Tuesday 20 October 2015

The Epitome of "Cool".




Academia has got lost within it's own inflated views of it's own special  purpose. An expert on semiotic analysis informed me that the Sponge Bob Sam and vegetable-cartoon  tattoos on a greased up man, languishing on a bed of crinkled tin foil, were "cool". He drew a simile of a Christmas cracker. "Christmas cracker?" I said, looking at a  rather large gold perfume bottle. I responded in disbelief, "I can't quite see it." My personal view was that the Sponge Bob Sam tattoo was a sign of someone  irresponsible  and reckless: I paid for it in marks. The greased up figure put photographs of his own hairy,  bare bum on his personal twitter account a few months later and I then  had solid proof that logic will always prevail over magnified ego.

I will tell you what "cool" is...the volunteer ambulance crews in the  Wheatbelt are "cool"; policemen are "cool". You may ask who the man in the photograph is, while we are talking about "cool". This is a highly experienced pilot, the guy you never see...he has just helped secure a patient who has suffered a massive heart attack onto a flight trolley, in a tin shed, on the side of a runway, in the middle of absolutely no-where. He's then loaded the trolley onto the aircraft's hydraulic lift, raised it up to the level of the flight deck, and transferred the critically ill patient on board for the emergency flight. When the volunteer ambulance crew have cleared the dark runway of kangaroos, the flight checks are done and the RFDS crew cruise down a pitch black runway and do a u-turn. Like a supernatural power, they lift off, sending off fine pieces of gravel in the wind they create. This is "cool"...the epitome of "cool".

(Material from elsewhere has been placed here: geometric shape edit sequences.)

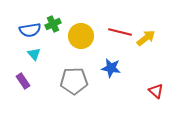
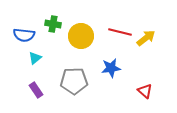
green cross: rotated 35 degrees clockwise
blue semicircle: moved 6 px left, 5 px down; rotated 15 degrees clockwise
cyan triangle: moved 1 px right, 4 px down; rotated 32 degrees clockwise
blue star: rotated 18 degrees counterclockwise
purple rectangle: moved 13 px right, 9 px down
red triangle: moved 11 px left
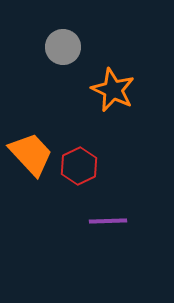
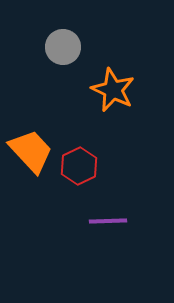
orange trapezoid: moved 3 px up
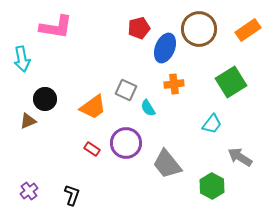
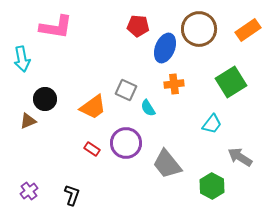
red pentagon: moved 1 px left, 2 px up; rotated 20 degrees clockwise
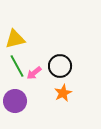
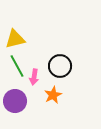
pink arrow: moved 4 px down; rotated 42 degrees counterclockwise
orange star: moved 10 px left, 2 px down
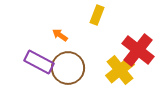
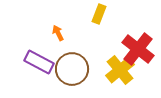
yellow rectangle: moved 2 px right, 1 px up
orange arrow: moved 2 px left, 2 px up; rotated 28 degrees clockwise
red cross: moved 1 px up
brown circle: moved 4 px right, 1 px down
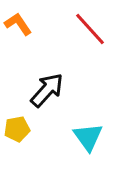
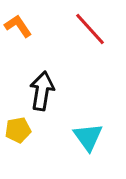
orange L-shape: moved 2 px down
black arrow: moved 5 px left, 1 px down; rotated 33 degrees counterclockwise
yellow pentagon: moved 1 px right, 1 px down
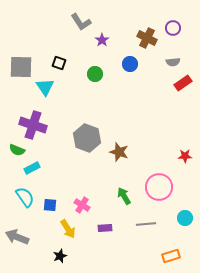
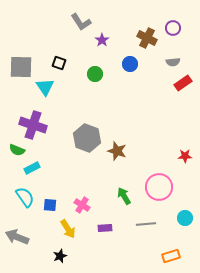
brown star: moved 2 px left, 1 px up
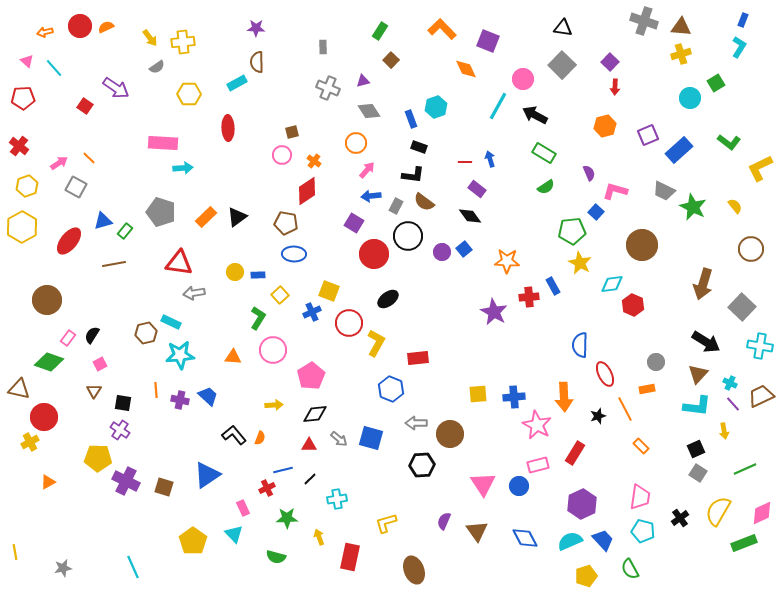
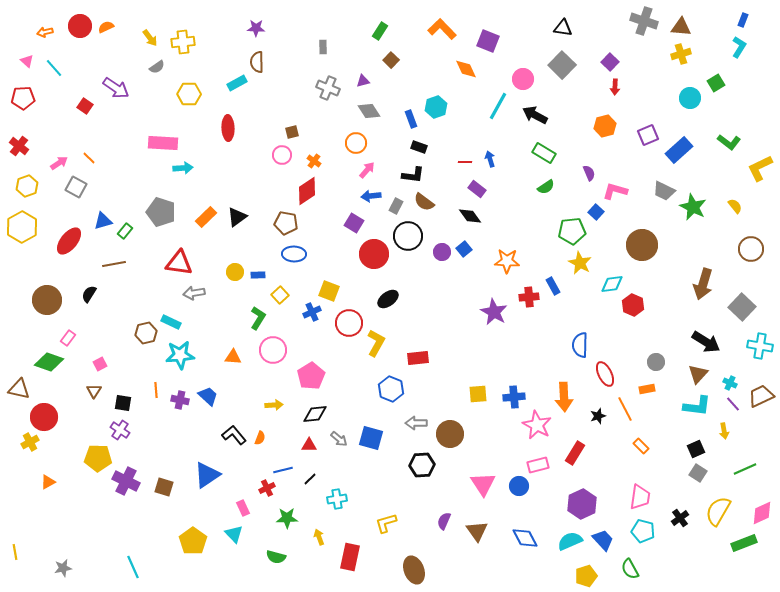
black semicircle at (92, 335): moved 3 px left, 41 px up
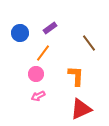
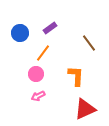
red triangle: moved 4 px right
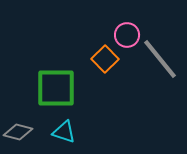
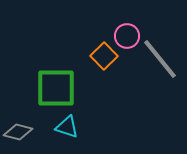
pink circle: moved 1 px down
orange square: moved 1 px left, 3 px up
cyan triangle: moved 3 px right, 5 px up
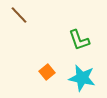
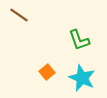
brown line: rotated 12 degrees counterclockwise
cyan star: rotated 12 degrees clockwise
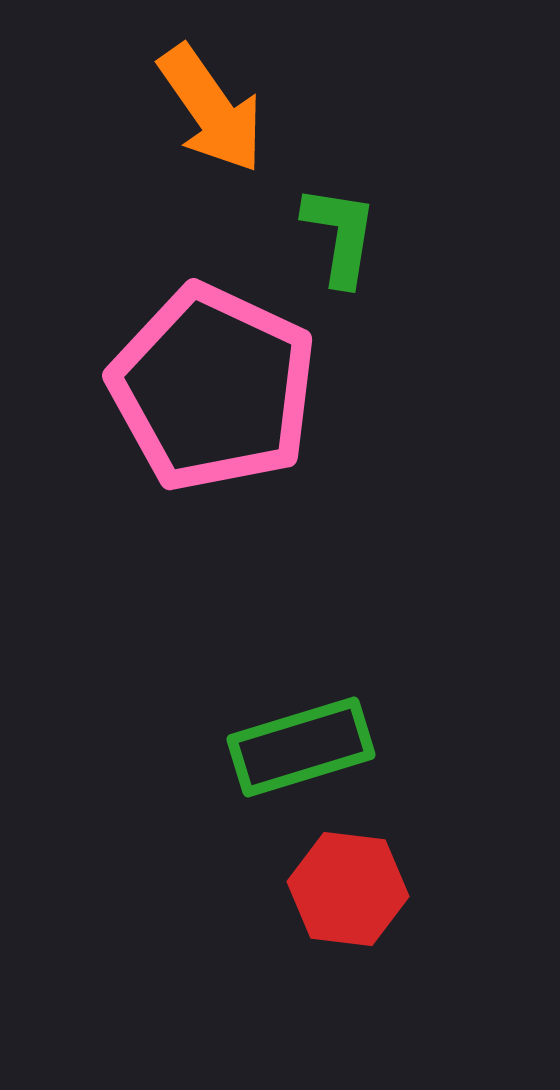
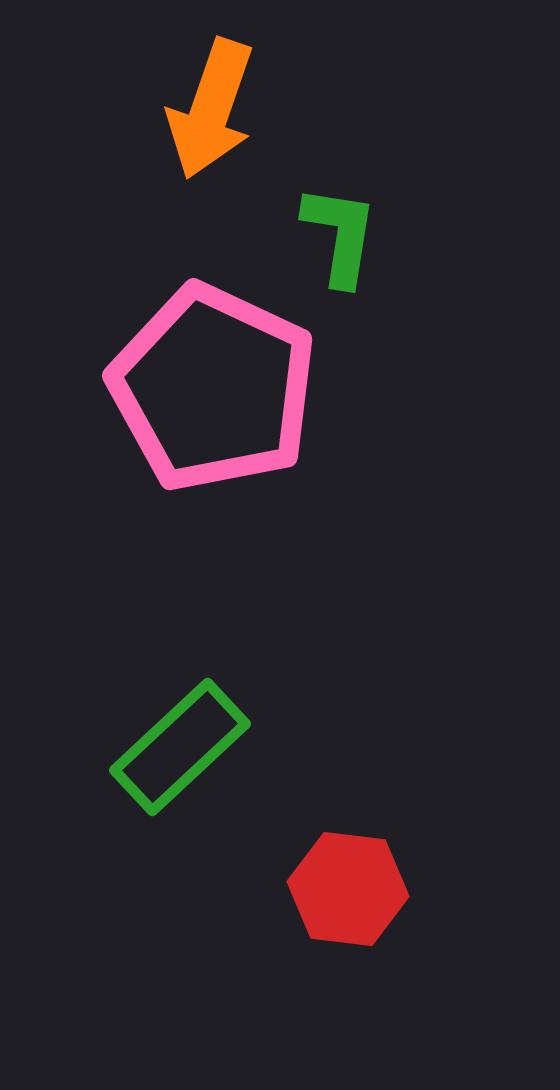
orange arrow: rotated 54 degrees clockwise
green rectangle: moved 121 px left; rotated 26 degrees counterclockwise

This is the guy that mows the lawn at the local school in one of the small Wheatbelt  towns (Malcolm). He has saved more than a few lives in his time and he doesn't even know he is doing it. He drives the ambulances to one of the rural airports for Royal Flying Doctor evacuations, regularly drives a few hundred kilometres to Perth (sometimes more than once a day), as well as bringing in doctors or paramedics from the chopper when an emergency is really facing a crisis. Some of the runways are sealed but in towns like  Boyupbrook, in the Southwest, the RFDS still land in a farmer's paddock with lanterns. RFDS have an arrangement with local primary schools and the helicopter evacuations use the school football fields (we call this the school oval) to land on. Malcolm is one of many and one in a million.

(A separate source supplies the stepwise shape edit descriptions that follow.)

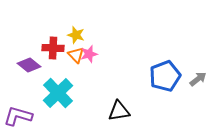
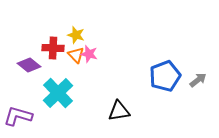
pink star: rotated 30 degrees clockwise
gray arrow: moved 1 px down
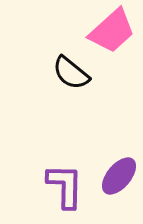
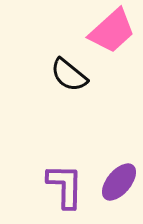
black semicircle: moved 2 px left, 2 px down
purple ellipse: moved 6 px down
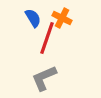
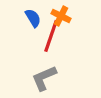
orange cross: moved 1 px left, 2 px up
red line: moved 4 px right, 2 px up
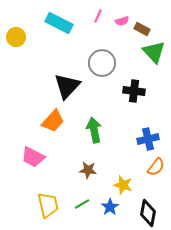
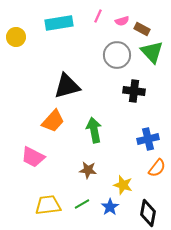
cyan rectangle: rotated 36 degrees counterclockwise
green triangle: moved 2 px left
gray circle: moved 15 px right, 8 px up
black triangle: rotated 32 degrees clockwise
orange semicircle: moved 1 px right, 1 px down
yellow trapezoid: rotated 84 degrees counterclockwise
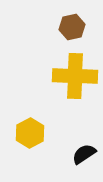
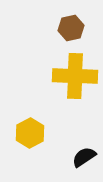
brown hexagon: moved 1 px left, 1 px down
black semicircle: moved 3 px down
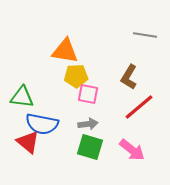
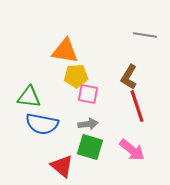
green triangle: moved 7 px right
red line: moved 2 px left, 1 px up; rotated 68 degrees counterclockwise
red triangle: moved 34 px right, 24 px down
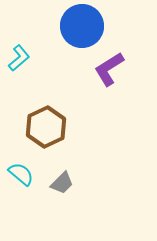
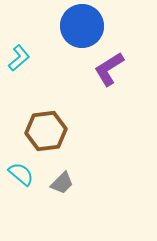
brown hexagon: moved 4 px down; rotated 18 degrees clockwise
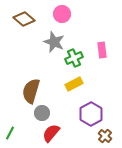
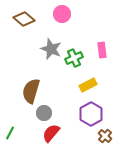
gray star: moved 3 px left, 7 px down
yellow rectangle: moved 14 px right, 1 px down
gray circle: moved 2 px right
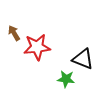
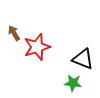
red star: rotated 12 degrees counterclockwise
green star: moved 7 px right, 4 px down
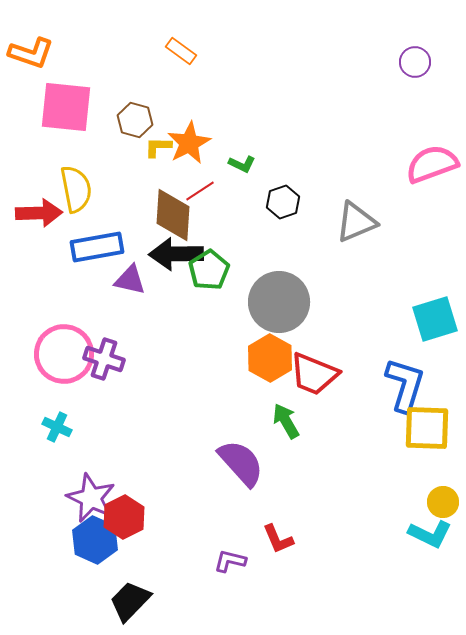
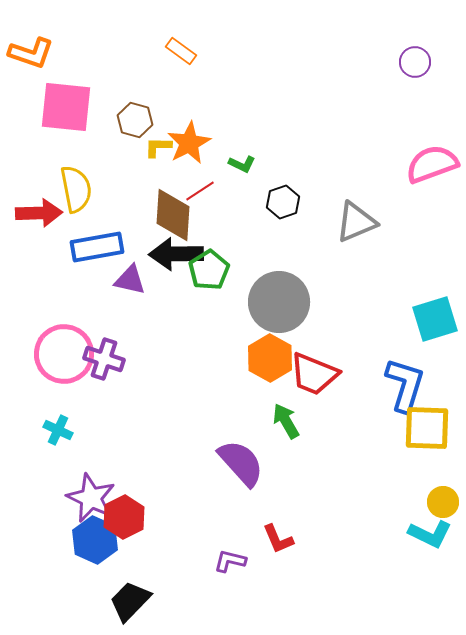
cyan cross: moved 1 px right, 3 px down
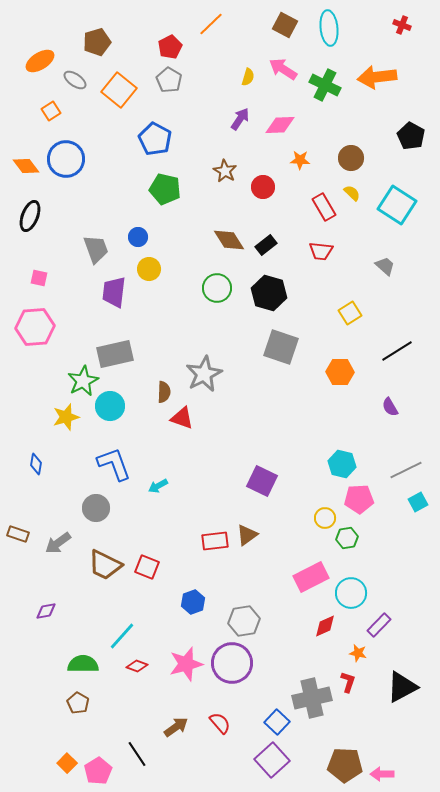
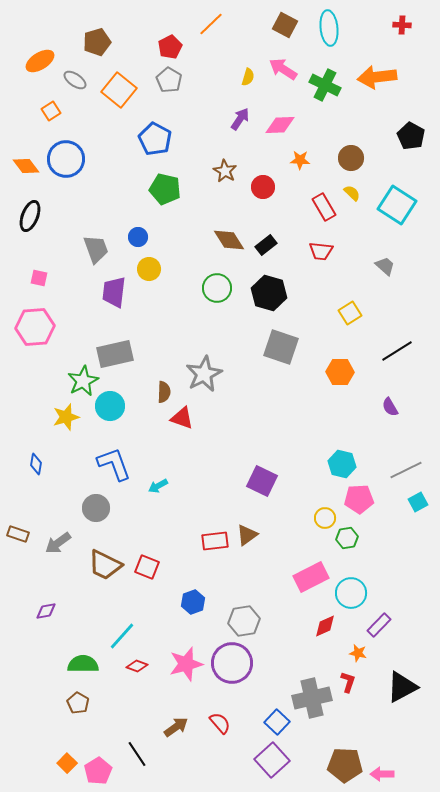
red cross at (402, 25): rotated 18 degrees counterclockwise
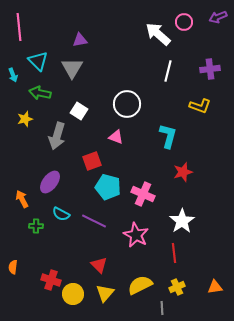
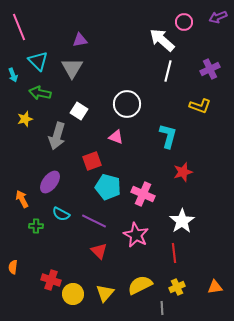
pink line: rotated 16 degrees counterclockwise
white arrow: moved 4 px right, 6 px down
purple cross: rotated 18 degrees counterclockwise
red triangle: moved 14 px up
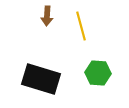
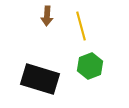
green hexagon: moved 8 px left, 7 px up; rotated 25 degrees counterclockwise
black rectangle: moved 1 px left
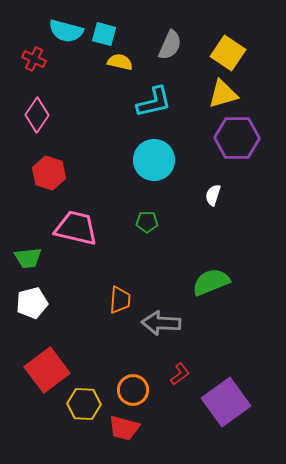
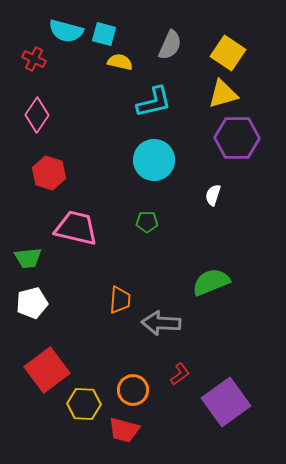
red trapezoid: moved 2 px down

This is one of the canola and barley farmers, Yvonne (I think barley is used to make beer). She is also one of the Enrolled nurses at Corrigin Hospital - she gets paid. Her grandson has one of the first electronic cochlea implants done in Australia.



This is one of Saint John's Ambulance volunteers from Gnowangerup, in the Greater Southern, at midnight, one normal night. He is in his jeans and got dragged out the Ongerup pub to give a hand.


I did this plaster backslab with a guy called Steven, when he had just got back from an expedition in Antarctica. Last time I saw him was at Hollywood Hospital in the Intensive Care Unit, looking after a ventillated patient. He hasn't done any more slabs but I have done a few when there have been no doctors on site, before the patients  are transferred to a larger hospital for x-rays.


This is Tammy, one of the Wheatbelt nurses. She organsised expired hospital stock which I took to Kanyana Wildlife Hospital for injured marsupials and wild birds. She also gets paid.